-- EXERCISE --
Could you transcribe all of the data exactly and skip any pictures?

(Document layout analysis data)
- - -

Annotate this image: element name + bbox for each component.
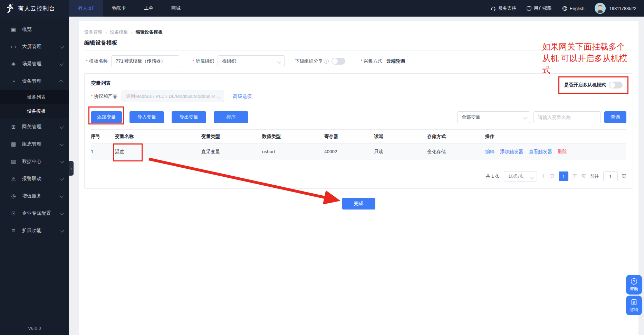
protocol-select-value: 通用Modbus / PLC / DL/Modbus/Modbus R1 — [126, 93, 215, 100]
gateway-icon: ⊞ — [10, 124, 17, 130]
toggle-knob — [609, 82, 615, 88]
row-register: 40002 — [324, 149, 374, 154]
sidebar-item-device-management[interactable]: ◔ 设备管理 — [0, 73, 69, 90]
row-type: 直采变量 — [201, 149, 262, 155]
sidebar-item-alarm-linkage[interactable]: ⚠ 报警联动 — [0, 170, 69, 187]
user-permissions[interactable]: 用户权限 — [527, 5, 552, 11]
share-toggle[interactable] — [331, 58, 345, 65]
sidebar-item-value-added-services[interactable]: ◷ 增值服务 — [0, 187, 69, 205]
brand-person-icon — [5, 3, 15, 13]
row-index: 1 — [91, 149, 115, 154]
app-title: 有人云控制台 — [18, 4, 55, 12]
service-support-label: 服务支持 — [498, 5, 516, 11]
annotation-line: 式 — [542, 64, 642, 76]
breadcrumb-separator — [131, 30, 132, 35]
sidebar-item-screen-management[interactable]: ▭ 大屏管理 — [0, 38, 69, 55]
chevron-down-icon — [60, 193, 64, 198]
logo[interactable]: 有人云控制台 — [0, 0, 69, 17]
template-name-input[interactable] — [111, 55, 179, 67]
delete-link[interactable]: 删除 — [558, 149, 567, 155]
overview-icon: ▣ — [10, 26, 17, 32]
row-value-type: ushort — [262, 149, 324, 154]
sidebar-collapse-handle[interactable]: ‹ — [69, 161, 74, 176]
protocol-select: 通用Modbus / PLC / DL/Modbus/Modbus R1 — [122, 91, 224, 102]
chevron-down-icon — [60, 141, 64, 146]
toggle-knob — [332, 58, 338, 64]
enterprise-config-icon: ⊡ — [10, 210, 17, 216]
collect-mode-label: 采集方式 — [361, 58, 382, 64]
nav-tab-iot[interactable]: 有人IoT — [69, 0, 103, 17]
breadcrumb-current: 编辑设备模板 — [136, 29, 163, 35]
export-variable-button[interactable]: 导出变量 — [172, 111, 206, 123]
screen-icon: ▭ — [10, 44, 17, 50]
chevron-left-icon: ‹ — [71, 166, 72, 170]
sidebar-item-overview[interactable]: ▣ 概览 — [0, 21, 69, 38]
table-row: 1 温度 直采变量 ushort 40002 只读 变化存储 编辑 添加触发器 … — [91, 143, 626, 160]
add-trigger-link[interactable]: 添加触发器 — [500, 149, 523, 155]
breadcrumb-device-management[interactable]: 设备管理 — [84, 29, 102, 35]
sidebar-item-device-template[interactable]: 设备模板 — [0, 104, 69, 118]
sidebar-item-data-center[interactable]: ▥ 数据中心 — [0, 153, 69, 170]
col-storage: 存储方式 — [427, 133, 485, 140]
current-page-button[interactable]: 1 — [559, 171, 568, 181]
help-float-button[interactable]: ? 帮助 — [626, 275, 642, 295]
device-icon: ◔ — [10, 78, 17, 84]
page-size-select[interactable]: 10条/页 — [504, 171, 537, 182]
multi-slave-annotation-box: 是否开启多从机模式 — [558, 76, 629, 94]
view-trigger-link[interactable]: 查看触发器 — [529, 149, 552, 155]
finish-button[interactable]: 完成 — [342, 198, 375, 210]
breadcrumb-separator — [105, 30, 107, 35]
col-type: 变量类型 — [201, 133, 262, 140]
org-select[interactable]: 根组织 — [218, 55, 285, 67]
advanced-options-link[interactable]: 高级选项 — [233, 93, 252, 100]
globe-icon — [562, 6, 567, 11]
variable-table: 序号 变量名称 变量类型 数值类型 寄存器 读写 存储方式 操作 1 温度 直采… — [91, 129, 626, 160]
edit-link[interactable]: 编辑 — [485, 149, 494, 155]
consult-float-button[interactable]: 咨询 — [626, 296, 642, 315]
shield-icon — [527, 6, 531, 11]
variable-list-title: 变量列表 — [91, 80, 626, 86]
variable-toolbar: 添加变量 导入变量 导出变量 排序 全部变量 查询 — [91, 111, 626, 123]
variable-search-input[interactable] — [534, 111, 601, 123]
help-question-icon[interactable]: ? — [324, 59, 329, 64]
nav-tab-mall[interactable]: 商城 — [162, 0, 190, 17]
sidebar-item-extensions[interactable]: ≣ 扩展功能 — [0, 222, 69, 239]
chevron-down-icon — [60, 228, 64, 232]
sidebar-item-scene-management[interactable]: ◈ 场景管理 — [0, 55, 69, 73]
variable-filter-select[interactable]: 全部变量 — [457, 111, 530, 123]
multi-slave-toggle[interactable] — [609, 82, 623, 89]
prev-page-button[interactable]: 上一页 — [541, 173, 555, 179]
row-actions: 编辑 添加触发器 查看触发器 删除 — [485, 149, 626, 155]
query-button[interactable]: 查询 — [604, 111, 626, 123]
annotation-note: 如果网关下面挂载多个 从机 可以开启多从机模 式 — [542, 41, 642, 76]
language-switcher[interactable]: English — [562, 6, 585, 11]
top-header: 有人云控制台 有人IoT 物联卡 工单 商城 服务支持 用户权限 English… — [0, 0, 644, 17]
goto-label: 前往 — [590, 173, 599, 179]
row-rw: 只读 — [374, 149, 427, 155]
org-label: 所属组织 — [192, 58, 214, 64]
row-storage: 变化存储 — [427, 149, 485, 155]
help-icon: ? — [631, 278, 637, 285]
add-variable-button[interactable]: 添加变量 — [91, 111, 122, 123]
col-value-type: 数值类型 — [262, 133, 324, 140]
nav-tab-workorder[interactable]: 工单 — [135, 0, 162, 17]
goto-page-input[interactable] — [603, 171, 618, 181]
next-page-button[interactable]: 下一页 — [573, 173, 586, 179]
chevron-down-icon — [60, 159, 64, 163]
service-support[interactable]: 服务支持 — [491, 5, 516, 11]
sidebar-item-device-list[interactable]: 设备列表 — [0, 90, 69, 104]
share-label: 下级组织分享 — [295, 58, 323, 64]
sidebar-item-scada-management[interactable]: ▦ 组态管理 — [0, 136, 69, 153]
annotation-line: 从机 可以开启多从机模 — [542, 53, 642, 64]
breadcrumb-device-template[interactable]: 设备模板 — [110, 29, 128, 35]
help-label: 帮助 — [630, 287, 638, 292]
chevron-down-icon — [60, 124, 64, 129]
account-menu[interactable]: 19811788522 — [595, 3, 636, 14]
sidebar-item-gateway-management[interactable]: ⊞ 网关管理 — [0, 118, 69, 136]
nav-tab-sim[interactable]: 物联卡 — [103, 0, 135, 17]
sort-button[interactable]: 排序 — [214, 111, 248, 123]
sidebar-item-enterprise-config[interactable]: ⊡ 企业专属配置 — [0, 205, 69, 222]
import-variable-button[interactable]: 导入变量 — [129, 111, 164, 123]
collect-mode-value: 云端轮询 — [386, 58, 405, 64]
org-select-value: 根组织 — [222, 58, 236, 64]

- - -

-- RESULT OF THE EXERCISE --
Annotate this image: element name + bbox for each component.
protocol-select-value: 通用Modbus / PLC / DL/Modbus/Modbus R1 — [126, 93, 215, 100]
gateway-icon: ⊞ — [10, 124, 17, 130]
toggle-knob — [609, 82, 615, 88]
row-register: 40002 — [324, 149, 374, 154]
sidebar-item-device-management[interactable]: ◔ 设备管理 — [0, 73, 69, 90]
row-type: 直采变量 — [201, 149, 262, 155]
sidebar-item-alarm-linkage[interactable]: ⚠ 报警联动 — [0, 170, 69, 187]
user-permissions[interactable]: 用户权限 — [527, 5, 552, 11]
share-toggle[interactable] — [331, 58, 345, 65]
sidebar-item-value-added-services[interactable]: ◷ 增值服务 — [0, 187, 69, 205]
brand-person-icon — [5, 3, 15, 13]
row-index: 1 — [91, 149, 115, 154]
app-title: 有人云控制台 — [18, 4, 55, 12]
service-support-label: 服务支持 — [498, 5, 516, 11]
annotation-line: 式 — [542, 64, 642, 76]
breadcrumb-separator — [131, 30, 132, 35]
sidebar-item-screen-management[interactable]: ▭ 大屏管理 — [0, 38, 69, 55]
chevron-down-icon — [60, 193, 64, 198]
logo[interactable]: 有人云控制台 — [0, 0, 69, 17]
template-name-input[interactable] — [111, 55, 179, 67]
delete-link[interactable]: 删除 — [558, 149, 567, 155]
overview-icon: ▣ — [10, 26, 17, 32]
row-value-type: ushort — [262, 149, 324, 154]
sidebar-collapse-handle[interactable]: ‹ — [69, 161, 74, 176]
protocol-select: 通用Modbus / PLC / DL/Modbus/Modbus R1 — [122, 91, 224, 102]
chevron-down-icon — [60, 141, 64, 146]
toggle-knob — [332, 58, 338, 64]
enterprise-config-icon: ⊡ — [10, 210, 17, 216]
collect-mode-label: 采集方式 — [361, 58, 382, 64]
nav-tab-iot[interactable]: 有人IoT — [69, 0, 103, 17]
breadcrumb-current: 编辑设备模板 — [136, 29, 163, 35]
export-variable-button[interactable]: 导出变量 — [172, 111, 206, 123]
screen-icon: ▭ — [10, 44, 17, 50]
chevron-left-icon: ‹ — [71, 166, 72, 170]
sidebar-item-overview[interactable]: ▣ 概览 — [0, 21, 69, 38]
table-row: 1 温度 直采变量 ushort 40002 只读 变化存储 编辑 添加触发器 … — [91, 143, 626, 160]
add-trigger-link[interactable]: 添加触发器 — [500, 149, 523, 155]
breadcrumb-device-management[interactable]: 设备管理 — [84, 29, 102, 35]
sidebar-item-device-template[interactable]: 设备模板 — [0, 104, 69, 118]
sidebar-item-data-center[interactable]: ▥ 数据中心 — [0, 153, 69, 170]
col-storage: 存储方式 — [427, 133, 485, 140]
current-page-button[interactable]: 1 — [559, 171, 568, 181]
help-float-button[interactable]: ? 帮助 — [626, 275, 642, 295]
device-icon: ◔ — [10, 78, 17, 84]
page-size-select[interactable]: 10条/页 — [504, 171, 537, 182]
multi-slave-annotation-box: 是否开启多从机模式 — [558, 76, 629, 94]
view-trigger-link[interactable]: 查看触发器 — [529, 149, 552, 155]
finish-button[interactable]: 完成 — [342, 198, 375, 210]
breadcrumb-separator — [105, 30, 107, 35]
col-type: 变量类型 — [201, 133, 262, 140]
org-select[interactable]: 根组织 — [218, 55, 285, 67]
advanced-options-link[interactable]: 高级选项 — [233, 93, 252, 100]
globe-icon — [562, 6, 567, 11]
variable-table: 序号 变量名称 变量类型 数值类型 寄存器 读写 存储方式 操作 1 温度 直采… — [91, 129, 626, 160]
edit-link[interactable]: 编辑 — [485, 149, 494, 155]
consult-float-button[interactable]: 咨询 — [626, 296, 642, 315]
shield-icon — [527, 6, 531, 11]
variable-list-title: 变量列表 — [91, 80, 626, 86]
variable-toolbar: 添加变量 导入变量 导出变量 排序 全部变量 查询 — [91, 111, 626, 123]
variable-search-input[interactable] — [534, 111, 601, 123]
help-question-icon[interactable]: ? — [324, 59, 329, 64]
nav-tab-mall[interactable]: 商城 — [162, 0, 190, 17]
sidebar-item-extensions[interactable]: ≣ 扩展功能 — [0, 222, 69, 239]
chevron-down-icon — [60, 228, 64, 232]
sidebar-item-scene-management[interactable]: ◈ 场景管理 — [0, 55, 69, 73]
variable-filter-select[interactable]: 全部变量 — [457, 111, 530, 123]
multi-slave-toggle[interactable] — [609, 82, 623, 89]
prev-page-button[interactable]: 上一页 — [541, 173, 555, 179]
row-actions: 编辑 添加触发器 查看触发器 删除 — [485, 149, 626, 155]
query-button[interactable]: 查询 — [604, 111, 626, 123]
annotation-note: 如果网关下面挂载多个 从机 可以开启多从机模 式 — [542, 41, 642, 76]
language-switcher[interactable]: English — [562, 6, 585, 11]
top-header: 有人云控制台 有人IoT 物联卡 工单 商城 服务支持 用户权限 English… — [0, 0, 644, 17]
goto-label: 前往 — [590, 173, 599, 179]
row-rw: 只读 — [374, 149, 427, 155]
org-label: 所属组织 — [192, 58, 214, 64]
row-storage: 变化存储 — [427, 149, 485, 155]
help-icon: ? — [631, 278, 637, 285]
add-variable-button[interactable]: 添加变量 — [91, 111, 122, 123]
col-value-type: 数值类型 — [262, 133, 324, 140]
nav-tab-workorder[interactable]: 工单 — [135, 0, 162, 17]
goto-page-input[interactable] — [603, 171, 618, 181]
next-page-button[interactable]: 下一页 — [573, 173, 586, 179]
chevron-down-icon — [60, 159, 64, 163]
service-support[interactable]: 服务支持 — [491, 5, 516, 11]
sidebar-item-device-list[interactable]: 设备列表 — [0, 90, 69, 104]
share-label: 下级组织分享 — [295, 58, 323, 64]
sidebar-item-scada-management[interactable]: ▦ 组态管理 — [0, 136, 69, 153]
annotation-line: 从机 可以开启多从机模 — [542, 53, 642, 64]
breadcrumb-device-template[interactable]: 设备模板 — [110, 29, 128, 35]
help-label: 帮助 — [630, 287, 638, 292]
chevron-down-icon — [60, 124, 64, 129]
account-menu[interactable]: 19811788522 — [595, 3, 636, 14]
sidebar-item-gateway-management[interactable]: ⊞ 网关管理 — [0, 118, 69, 136]
nav-tab-sim[interactable]: 物联卡 — [103, 0, 135, 17]
sort-button[interactable]: 排序 — [214, 111, 248, 123]
sidebar-item-enterprise-config[interactable]: ⊡ 企业专属配置 — [0, 205, 69, 222]
import-variable-button[interactable]: 导入变量 — [129, 111, 164, 123]
collect-mode-value: 云端轮询 — [386, 58, 405, 64]
org-select-value: 根组织 — [222, 58, 236, 64]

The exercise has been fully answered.